About this exercise:
Look below for the line containing "Wenn du ein neues"; from there through the line containing "Optionen ein Benutzer", both lines included, please set down each line exactly and nothing else.

--- Extracted information Enclosed Below ---

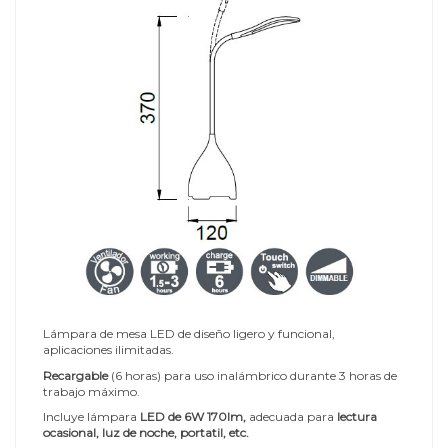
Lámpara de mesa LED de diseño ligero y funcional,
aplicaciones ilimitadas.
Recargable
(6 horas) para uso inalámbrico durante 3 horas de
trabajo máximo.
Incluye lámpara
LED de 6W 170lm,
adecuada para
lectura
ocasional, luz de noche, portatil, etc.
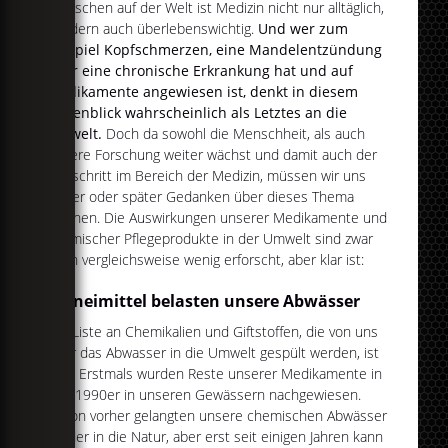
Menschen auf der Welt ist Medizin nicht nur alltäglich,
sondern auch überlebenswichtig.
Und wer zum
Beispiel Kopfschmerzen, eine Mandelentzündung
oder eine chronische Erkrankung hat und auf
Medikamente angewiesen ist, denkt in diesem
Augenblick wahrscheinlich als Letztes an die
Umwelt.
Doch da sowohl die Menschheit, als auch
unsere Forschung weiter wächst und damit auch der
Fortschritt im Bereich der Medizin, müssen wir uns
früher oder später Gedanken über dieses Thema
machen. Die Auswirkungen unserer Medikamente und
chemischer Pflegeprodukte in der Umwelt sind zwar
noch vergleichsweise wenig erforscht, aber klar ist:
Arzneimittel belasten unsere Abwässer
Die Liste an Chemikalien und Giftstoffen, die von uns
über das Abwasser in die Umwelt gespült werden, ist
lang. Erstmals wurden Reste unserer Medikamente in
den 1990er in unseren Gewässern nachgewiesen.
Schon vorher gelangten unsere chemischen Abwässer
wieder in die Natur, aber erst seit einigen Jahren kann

--- End of Enclosed Extracted information ---
--- Extracted information Enclosed Below ---

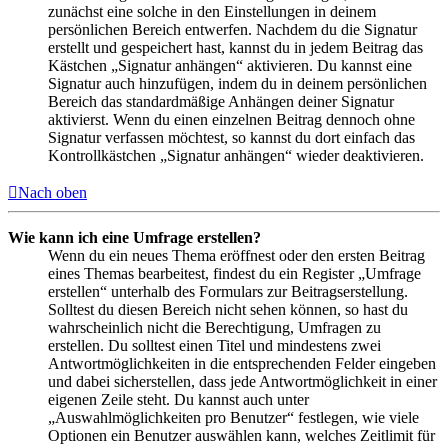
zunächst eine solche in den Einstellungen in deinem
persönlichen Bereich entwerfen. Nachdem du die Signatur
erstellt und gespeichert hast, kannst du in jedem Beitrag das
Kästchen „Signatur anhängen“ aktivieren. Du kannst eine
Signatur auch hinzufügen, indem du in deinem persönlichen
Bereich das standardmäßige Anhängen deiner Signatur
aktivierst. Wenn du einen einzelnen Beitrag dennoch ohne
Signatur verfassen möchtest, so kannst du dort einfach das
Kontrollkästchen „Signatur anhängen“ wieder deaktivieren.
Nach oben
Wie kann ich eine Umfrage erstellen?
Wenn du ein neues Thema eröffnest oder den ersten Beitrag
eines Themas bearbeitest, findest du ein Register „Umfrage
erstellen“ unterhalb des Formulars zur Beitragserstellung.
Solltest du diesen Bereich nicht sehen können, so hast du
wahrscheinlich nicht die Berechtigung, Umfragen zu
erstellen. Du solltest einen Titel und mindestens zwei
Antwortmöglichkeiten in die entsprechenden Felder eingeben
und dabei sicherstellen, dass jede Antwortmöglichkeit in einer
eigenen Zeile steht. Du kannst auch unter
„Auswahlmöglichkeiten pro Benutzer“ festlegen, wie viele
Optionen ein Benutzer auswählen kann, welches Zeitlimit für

--- End of Enclosed Extracted information ---
--- Extracted information Enclosed Below ---

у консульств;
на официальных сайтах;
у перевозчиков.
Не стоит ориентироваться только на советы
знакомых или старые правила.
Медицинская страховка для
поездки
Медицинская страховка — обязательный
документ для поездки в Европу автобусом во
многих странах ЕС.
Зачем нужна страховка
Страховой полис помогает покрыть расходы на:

--- End of Enclosed Extracted information ---

Answer space:
Wenn du ein neues Thema eröffnest oder den ersten Beitrag
eines Themas bearbeitest, findest du ein Register „Umfrage
erstellen“ unterhalb des Formulars zur Beitragserstellung.
Solltest du diesen Bereich nicht sehen können, so hast du
wahrscheinlich nicht die Berechtigung, Umfragen zu
erstellen. Du solltest einen Titel und mindestens zwei
Antwortmöglichkeiten in die entsprechenden Felder eingeben
und dabei sicherstellen, dass jede Antwortmöglichkeit in einer
eigenen Zeile steht. Du kannst auch unter
„Auswahlmöglichkeiten pro Benutzer“ festlegen, wie viele
Optionen ein Benutzer auswählen kann, welches Zeitlimit für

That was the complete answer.